(Collected data)
________________

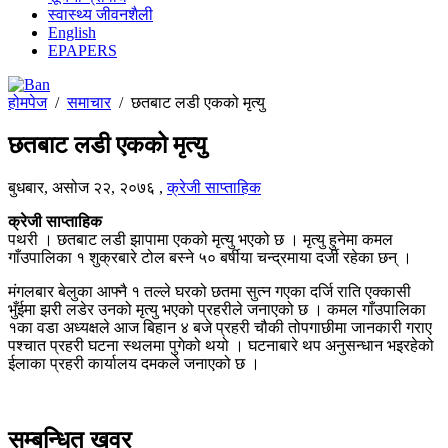
स्वास्थ्य जीवनशैली
English
EPAPERS
होमपेज
/
समाचार
/
छतबाट लडी एकको मृत्यु
छतबाट लडी एकको मृत्यु
बुधबार, असोज २२, २०७६
,
क्रेजी साप्ताहिक
क्रेजी साप्ताहिक
पथरी । छतबाट लडी झापामा एकको मृत्यु भएको छ । मृत्यु हुनेमा कमल
गाँउपालिका १ शुक्रबारे टोल बस्ने ५० बर्षीया चन्द्रमाया दर्जी रहेका छन् ।
मंगलबार बेलुका आफ्नै १ तल्ले घरको छतमा सुत्न गएका दर्जि राति एक्कासी
भुँईमा झरी लडेर उनको मृत्यु भएको प्रहरीले जनाएको छ । कमल गाँउपालिका
१का वडा अध्यक्षले आज बिहान ४ बजे प्रहरी चौकी तोपगाछीमा जानकारी गराए
पश्चात प्रहरी घटना स्थलमा पुगेको थयो । घटनाबारे थप अनुसन्धान भइरहेको
ईलाका प्रहरी कार्यालय दमकले जनाएको छ ।
सम्बन्धित खवर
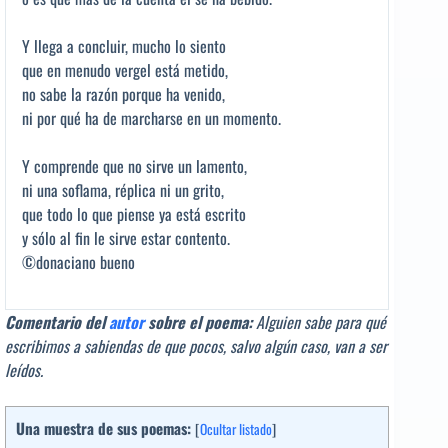
Y llega a concluir, mucho lo siento
que en menudo vergel está metido,
no sabe la razón porque ha venido,
ni por qué ha de marcharse en un momento.
Y comprende que no sirve un lamento,
ni una soflama, réplica ni un grito,
que todo lo que piense ya está escrito
y sólo al fin le sirve estar contento.
©donaciano bueno
Comentario del
autor
sobre el poema:
Alguien sabe para qué
escribimos a sabiendas de que pocos, salvo algún caso, van a ser
leídos.
Una muestra de sus poemas:
[
Ocultar listado
]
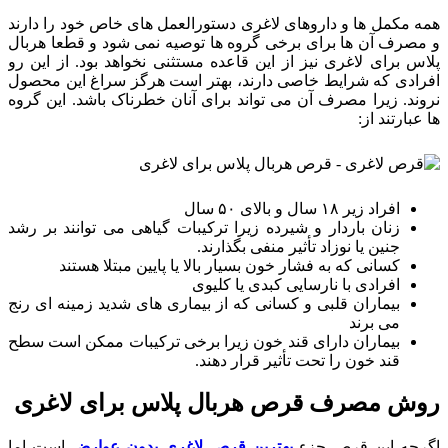
همه مکمل ها و داروهای لاغری دستورالعمل های خاص خود را دارند
و مصرف آن ها برای برخی گروه ها توصیه نمی شود و قطعا هربال
پلاس برای لاغری نیز از این قاعده مستثنی نخواهد بود. از این رو
افرادی که شرایط خاصی دارند، بهتر است هرگز سراغ این محصول
نروند. زیرا مصرف آن می تواند برای آنان خطرناک باشد. این گروه
ها عبارتند از:
افراد زیر ۱۸ سال و بالای ۵۰ سال
زنان باردار و شیرده زیرا ترکیبات گیاهی می توانند بر رشد
جنین یا نوزاد تأثیر منفی بگذارند.
کسانی که به فشار خون بسیار بالا یا پایین مبتلا هستند
افرادی با نارسایی کبدی یا کلیوی
بیماران قلبی و کسانی که از بیماری های شدید زمینه ای رنج
می برند
بیماران دارای قند خون زیرا برخی ترکیبات ممکن است سطح
قند خون را تحت تأثیر قرار دهند.
روش مصرف قرص هربال پلاس برای لاغری
اگرچه این قرص جزء
بهترین قرص لاغری بدون عوارض
است اما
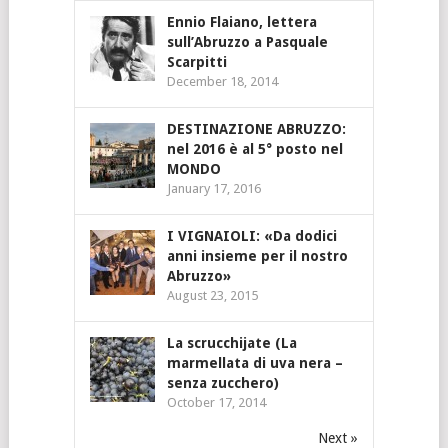
Ennio Flaiano, lettera
sull’Abruzzo a Pasquale
Scarpitti
December 18, 2014
DESTINAZIONE ABRUZZO:
nel 2016 è al 5° posto nel
MONDO
January 17, 2016
I VIGNAIOLI: «Da dodici
anni insieme per il nostro
Abruzzo»
August 23, 2015
La scrucchijate (La
marmellata di uva nera –
senza zucchero)
October 17, 2014
Next »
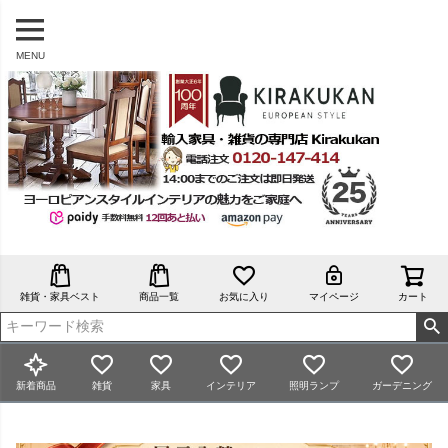
MENU
雑貨・家具ベスト
商品一覧
お気に入り
マイページ
カート
新着商品
雑貨
家具
インテリア
照明ランプ
ガーデニング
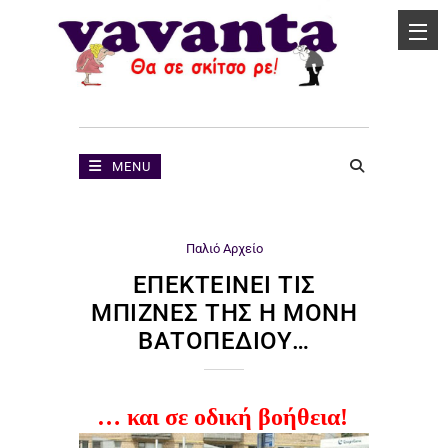
MENU
Παλιό Αρχείο
ΕΠΕΚΤΕΊΝΕΙ ΤΙΣ
ΜΠΊΖΝΕΣ ΤΗΣ Η ΜΟΝΉ
ΒΑΤΟΠΕΔΊΟΥ…
… και σε οδική βοήθεια!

________________

## What you have to do
Starting at the line that contains "que en menudo", restate every line through the end of the records exactly as written, but leave the pictures out.

## Exercise solution
que en menudo vergel está metido,
no sabe la razón porque ha venido,
ni por qué ha de marcharse en un momento.
Y comprende que no sirve un lamento,
ni una soflama, réplica ni un grito,
que todo lo que piense ya está escrito
y sólo al fin le sirve estar contento.
©donaciano bueno
Comentario del
autor
sobre el poema:
Alguien sabe para qué
escribimos a sabiendas de que pocos, salvo algún caso, van a ser
leídos.
Una muestra de sus poemas:
[
Ocultar listado
]
همه مکمل ها و داروهای لاغری دستورالعمل های خاص خود را دارند
و مصرف آن ها برای برخی گروه ها توصیه نمی شود و قطعا هربال
پلاس برای لاغری نیز از این قاعده مستثنی نخواهد بود. از این رو
افرادی که شرایط خاصی دارند، بهتر است هرگز سراغ این محصول
نروند. زیرا مصرف آن می تواند برای آنان خطرناک باشد. این گروه
ها عبارتند از:
افراد زیر ۱۸ سال و بالای ۵۰ سال
زنان باردار و شیرده زیرا ترکیبات گیاهی می توانند بر رشد
جنین یا نوزاد تأثیر منفی بگذارند.
کسانی که به فشار خون بسیار بالا یا پایین مبتلا هستند
افرادی با نارسایی کبدی یا کلیوی
بیماران قلبی و کسانی که از بیماری های شدید زمینه ای رنج
می برند
بیماران دارای قند خون زیرا برخی ترکیبات ممکن است سطح
قند خون را تحت تأثیر قرار دهند.
روش مصرف قرص هربال پلاس برای لاغری
اگرچه این قرص جزء
بهترین قرص لاغری بدون عوارض
است اما
Ennio Flaiano, lettera
sull’Abruzzo a Pasquale
Scarpitti
December 18, 2014
DESTINAZIONE ABRUZZO:
nel 2016 è al 5° posto nel
MONDO
January 17, 2016
I VIGNAIOLI: «Da dodici
anni insieme per il nostro
Abruzzo»
August 23, 2015
La scrucchijate (La
marmellata di uva nera –
senza zucchero)
October 17, 2014
Next »
MENU
雑貨・家具ベスト
商品一覧
お気に入り
マイページ
カート
新着商品
雑貨
家具
インテリア
照明ランプ
ガーデニング
MENU
Παλιό Αρχείο
ΕΠΕΚΤΕΊΝΕΙ ΤΙΣ
ΜΠΊΖΝΕΣ ΤΗΣ Η ΜΟΝΉ
ΒΑΤΟΠΕΔΊΟΥ…
… και σε οδική βοήθεια!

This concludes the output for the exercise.